#### Brief
Pictures appear among the records below and must be omitted. Repeat exactly the lines from the line with "dimensional stability. CYCOLAC resin offers" to the line with "625 episodes, the", both included.

#### Supplied information
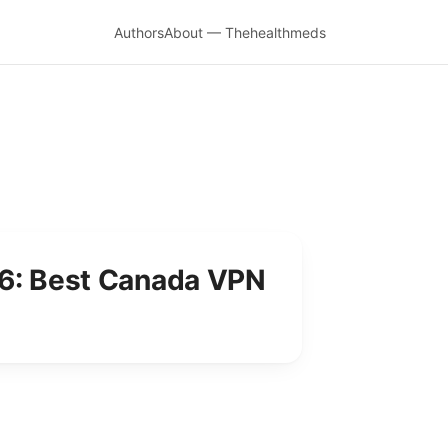
Authors
About — Thehealthmeds
26: Best Canada VPN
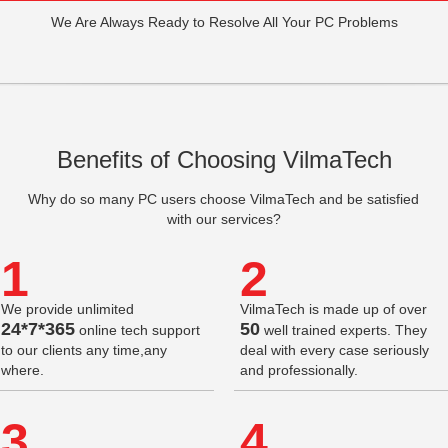
We Are Always Ready to Resolve All Your PC Problems
Benefits of Choosing VilmaTech
Why do so many PC users choose VilmaTech and be satisfied
with our services?
1
2
We provide unlimited
VilmaTech is made up of over
24*7*365
50
online tech support
well trained experts. They
to our clients any time,any
deal with every case seriously
where.
and professionally.
3
4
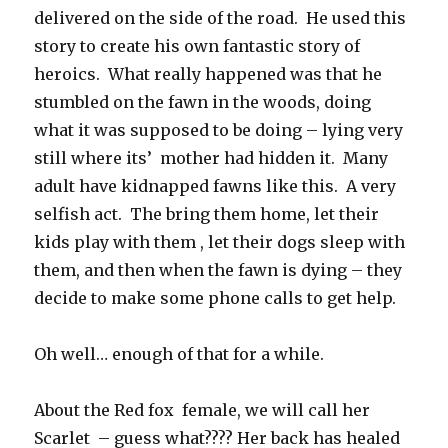
delivered on the side of the road. He used this
story to create his own fantastic story of
heroics. What really happened was that he
stumbled on the fawn in the woods, doing
what it was supposed to be doing – lying very
still where its’ mother had hidden it. Many
adult have kidnapped fawns like this. A very
selfish act. The bring them home, let their
kids play with them , let their dogs sleep with
them, and then when the fawn is dying – they
decide to make some phone calls to get help.
Oh well… enough of that for a while.
About the Red fox female, we will call her
Scarlet – guess what???? Her back has healed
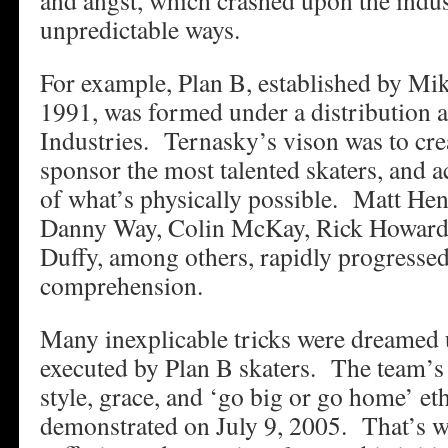
and angst, which crashed upon the indus
unpredictable ways.
For example, Plan B, established by Mi
1991, was formed under a distribution
Industries. Ternasky’s vison was to cre
sponsor the most talented skaters, and ac
of what’s physically possible. Matt He
Danny Way, Colin McKay, Rick Howard,
Duffy, among others, rapidly progresse
comprehension.
Many inexplicable tricks were dreamed 
executed by Plan B skaters. The team’s c
style, grace, and ‘go big or go home’ et
demonstrated on July 9, 2005. That’s 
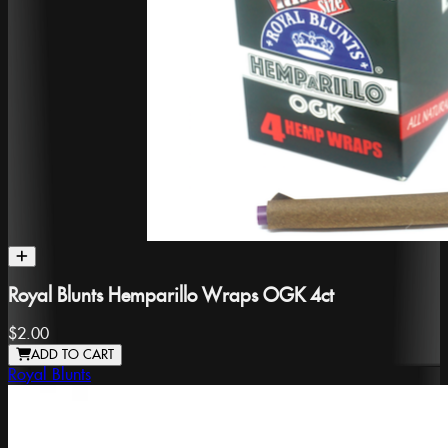
Royal Blunts Hemparillo Wraps OGK 4ct
$2.00
ADD TO CART
Royal Blunts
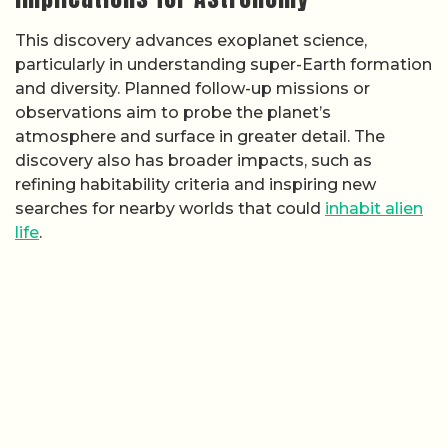
This discovery advances exoplanet science,
particularly in understanding super-Earth formation
and diversity. Planned follow-up missions or
observations aim to probe the planet’s
atmosphere and surface in greater detail. The
discovery also has broader impacts, such as
refining habitability criteria and inspiring new
searches for nearby worlds that could
inhabit alien
life
.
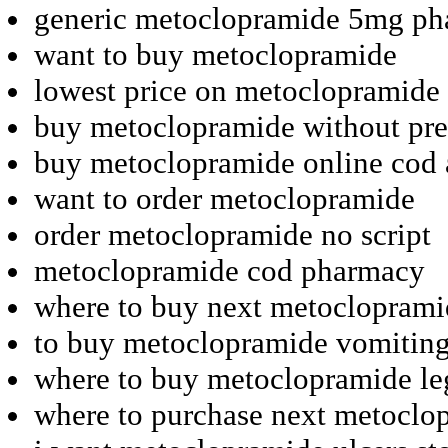
generic metoclopramide 5mg p
want to buy metoclopramide
lowest price on metoclopramide
buy metoclopramide without pres
buy metoclopramide online cod 
want to order metoclopramide
order metoclopramide no script
metoclopramide cod pharmacy
where to buy next metocloprami
to buy metoclopramide vomiting
where to buy metoclopramide le
where to purchase next metoclo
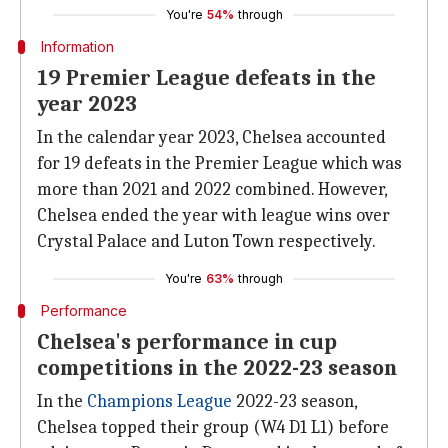
You're
54%
through
Information
19 Premier League defeats in the
year 2023
In the calendar year 2023, Chelsea accounted
for 19 defeats in the Premier League which was
more than 2021 and 2022 combined. However,
Chelsea ended the year with league wins over
Crystal Palace and Luton Town respectively.
You're
63%
through
Performance
Chelsea's performance in cup
competitions in the 2022-23 season
In the
Champions League
2022-23 season,
Chelsea topped their group (W4 D1 L1) before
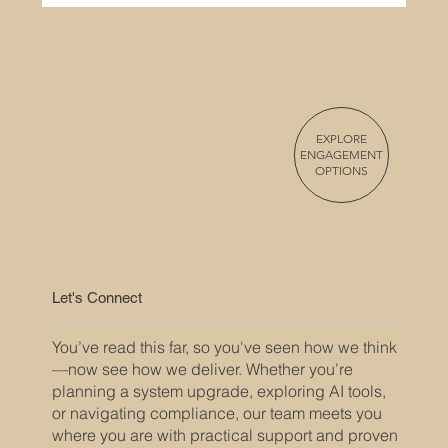
EXPLORE
ENGAGEMENT
OPTIONS
Overcoming Project Management
Challenges in the Security Integration
Industry
Let's Connect
You’ve read this far, so you've seen how we think
—now see how we deliver. Whether you’re
planning a system upgrade, exploring AI tools,
or navigating compliance, our team meets you
where you are with practical support and proven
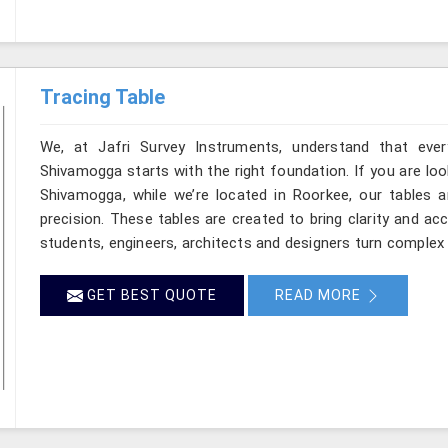
Tracing Table
We, at Jafri Survey Instruments, understand that ever
Shivamogga starts with the right foundation. If you are lo
Shivamogga, while we’re located in Roorkee, our tables ar
precision. These tables are created to bring clarity and ac
students, engineers, architects and designers turn complex 
GET BEST QUOTE
READ MORE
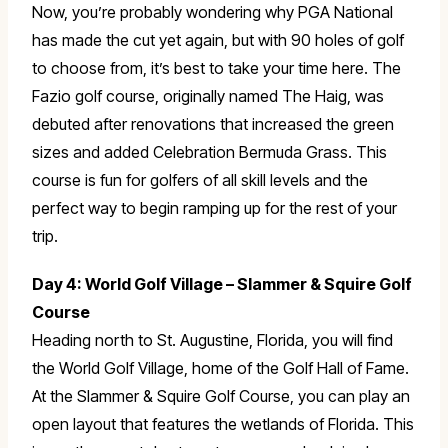
Now, you’re probably wondering why PGA National
has made the cut yet again, but with 90 holes of golf
to choose from, it’s best to take your time here. The
Fazio golf course, originally named The Haig, was
debuted after renovations that increased the green
sizes and added Celebration Bermuda Grass. This
course is fun for golfers of all skill levels and the
perfect way to begin ramping up for the rest of your
trip.
Day 4: World Golf Village – Slammer & Squire Golf
Course
Heading north to St. Augustine, Florida, you will find
the World Golf Village, home of the Golf Hall of Fame.
At the Slammer & Squire Golf Course, you can play an
open layout that features the wetlands of Florida. This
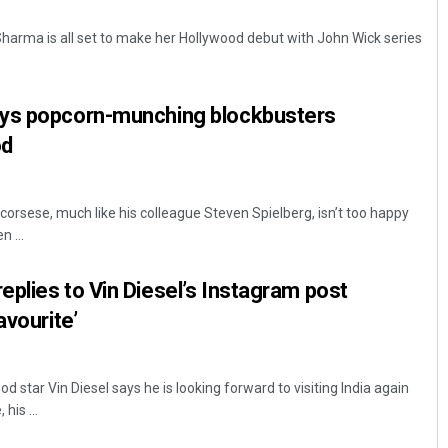
arma is all set to make her Hollywood debut with John Wick series
ys popcorn-munching blockbusters
od
corsese, much like his colleague Steven Spielberg, isn’t too happy
Ramakanta Sahoo
 ...
DECEMBER 12, 2019
plies to Vin Diesel’s Instagram post
avourite’
star Vin Diesel says he is looking forward to visiting India again
his ...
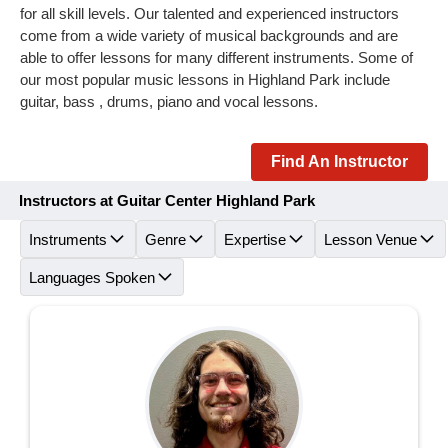
for all skill levels. Our talented and experienced instructors
come from a wide variety of musical backgrounds and are
able to offer lessons for many different instruments. Some of
our most popular music lessons in Highland Park include
guitar, bass , drums, piano and vocal lessons.
Find An Instructor
Instructors at Guitar Center Highland Park
Instruments
Genre
Expertise
Lesson Venue
Languages Spoken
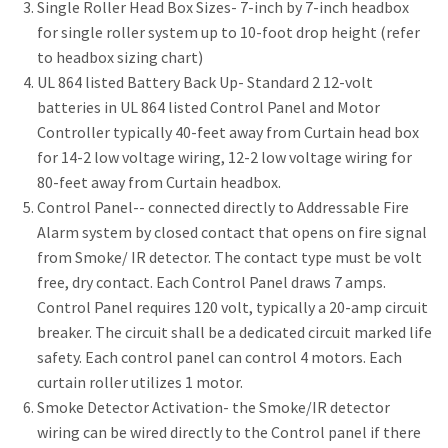
Single Roller Head Box Sizes- 7-inch by 7-inch headbox
for single roller system up to 10-foot drop height (refer
to headbox sizing chart)
UL 864 listed Battery Back Up- Standard 2 12-volt
batteries in UL 864 listed Control Panel and Motor
Controller typically 40-feet away from Curtain head box
for 14-2 low voltage wiring, 12-2 low voltage wiring for
80-feet away from Curtain headbox.
Control Panel-- connected directly to Addressable Fire
Alarm system by closed contact that opens on fire signal
from Smoke/ IR detector. The contact type must be volt
free, dry contact. Each Control Panel draws 7 amps.
Control Panel requires 120 volt, typically a 20-amp circuit
breaker. The circuit shall be a dedicated circuit marked life
safety. Each control panel can control 4 motors. Each
curtain roller utilizes 1 motor.
Smoke Detector Activation- the Smoke/IR detector
wiring can be wired directly to the Control panel if there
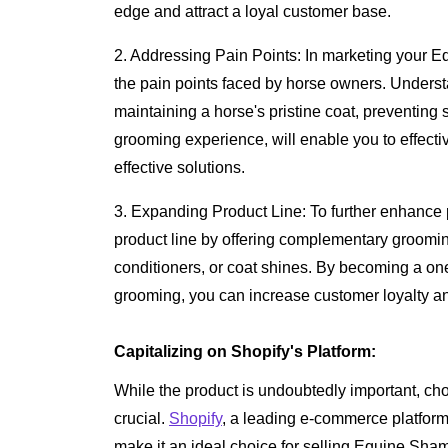
edge and attract a loyal customer base.
2. Addressing Pain Points: In marketing your Eq
the pain points faced by horse owners. Underst
maintaining a horse's pristine coat, preventing s
grooming experience, will enable you to effectiv
effective solutions.
3. Expanding Product Line: To further enhance p
product line by offering complementary groomi
conditioners, or coat shines. By becoming a one
grooming, you can increase customer loyalty a
Capitalizing on Shopify's Platform:
While the product is undoubtedly important, choos
crucial.
Shopify
, a leading e-commerce platfor
make it an ideal choice for selling Equine Sha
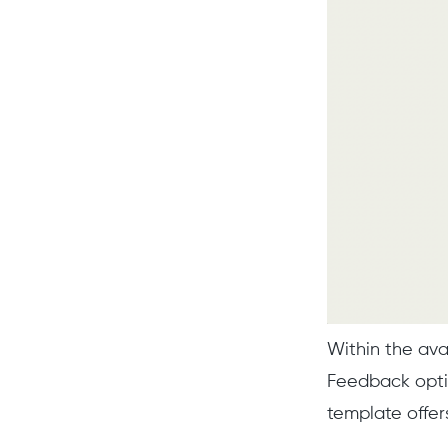
Within the av
Feedback optio
template offer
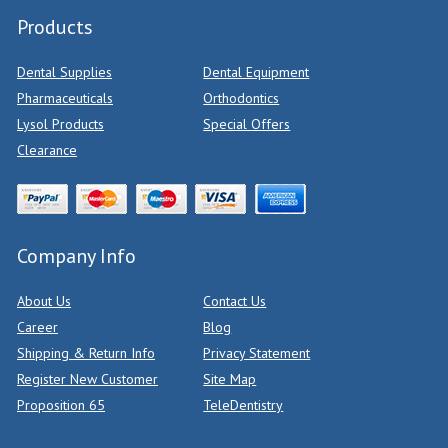
Products
Dental Supplies
Dental Equipment
Pharmaceuticals
Orthodontics
Lysol Products
Special Offers
Clearance
Company Info
About Us
Contact Us
Career
Blog
Shipping & Return Info
Privacy Statement
Register New Customer
Site Map
Proposition 65
TeleDentistry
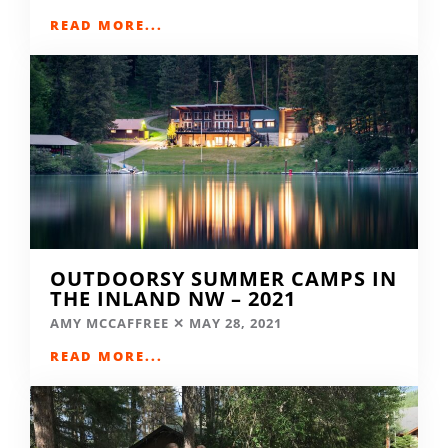
READ MORE...
OUTDOORSY SUMMER CAMPS IN
THE INLAND NW – 2021
AMY MCCAFFREE
MAY 28, 2021
READ MORE...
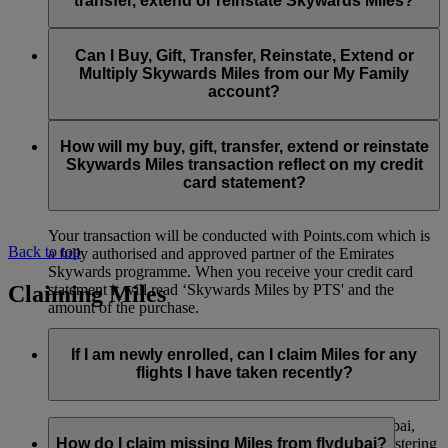
transfer, extend or reinstate Skywards Miles?
You can extend a minimum of 1,000 Skywards Miles and a
the date of reinstatement.
maximum of 50,000 Skywards Miles per calendar year.
Payment for transactions made to buy, gift, transfer, extend
Reinstatement of Skywards Miles is available at a lower price
and reinstate Skywards Miles can be made with major debit
Can I Buy, Gift, Transfer, Reinstate, Extend or
Visit this
page
for more information.
than our standard Buy Miles offer.
and credit cards. Payment is not available using cash.
Multiply Skywards Miles from our My Family
account?
You can reinstate a minimum of 1,000 Skywards Miles and a
maximum of 50,000 Miles per calendar year.
These services are currently only available to a member using
an individual Emirates Skywards account and do not apply to
How will my buy, gift, transfer, extend or reinstate
My Family accounts. Which means additional Skywards
Skywards Miles transaction reflect on my credit
Miles can’t be purchased for My Family accounts and can’t
card statement?
be gifted, transferred or reinstated.
Your transaction will be conducted with Points.com which is
Back to top
a fully authorised and approved partner of the Emirates
Skywards programme. When you receive your credit card
Claiming Miles
statement it will read ‘Skywards Miles by PTS' and the
amount of the purchase.
Visit this
page
for more information.
If I am newly enrolled, can I claim Miles for any
flights I have taken recently?
Yes, new members can claim Miles for Emirates, flydubai,
and Qantas flights flown up to two months prior to registering
How do I claim missing Miles from flydubai?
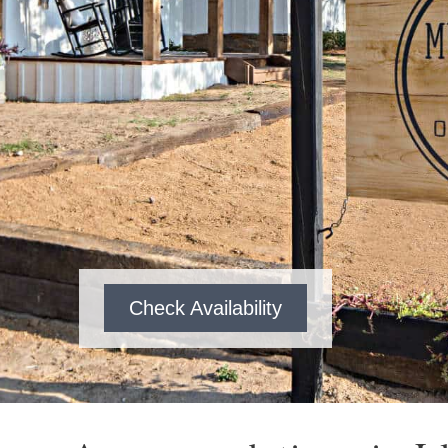
Check Availability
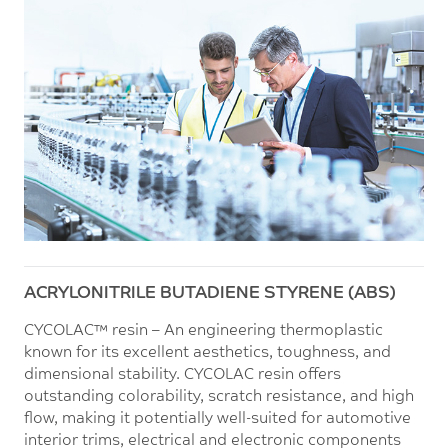
ACRYLONITRILE BUTADIENE STYRENE (ABS)
CYCOLAC™ resin – An engineering thermoplastic
known for its excellent aesthetics, toughness, and
dimensional stability. CYCOLAC resin offers
outstanding colorability, scratch resistance, and high
flow, making it potentially well-suited for automotive
interior trims, electrical and electronic components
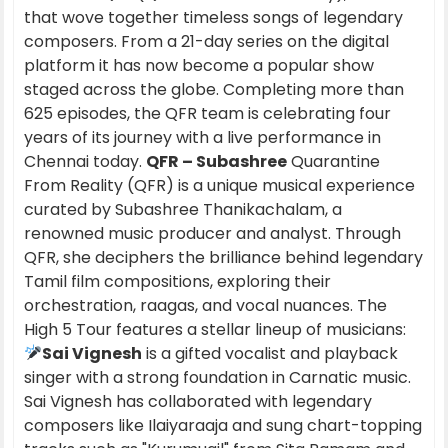
that wove together timeless songs of legendary
composers. From a 21-day series on the digital
platform it has now become a popular show
staged across the globe. Completing more than
625 episodes, the QFR team is celebrating four
years of its journey with a live performance in
Chennai today.
QFR – Subashree
Quarantine
From Reality (QFR) is a unique musical experience
curated by Subashree Thanikachalam, a
renowned music producer and analyst. Through
QFR, she deciphers the brilliance behind legendary
Tamil film compositions, exploring their
orchestration, raagas, and vocal nuances. The
High 5 Tour features a stellar lineup of musicians:
Sai Vignesh
is a gifted vocalist and playback
singer with a strong foundation in Carnatic music.
Sai Vignesh has collaborated with legendary
composers like Ilaiyaraaja and sung chart-topping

#### Response below
dimensional stability. CYCOLAC resin offers
outstanding colorability, scratch resistance, and high
flow, making it potentially well-suited for automotive
interior trims, electrical and electronic components
that wove together timeless songs of legendary
composers. From a 21-day series on the digital
platform it has now become a popular show
staged across the globe. Completing more than
625 episodes, the QFR team is celebrating four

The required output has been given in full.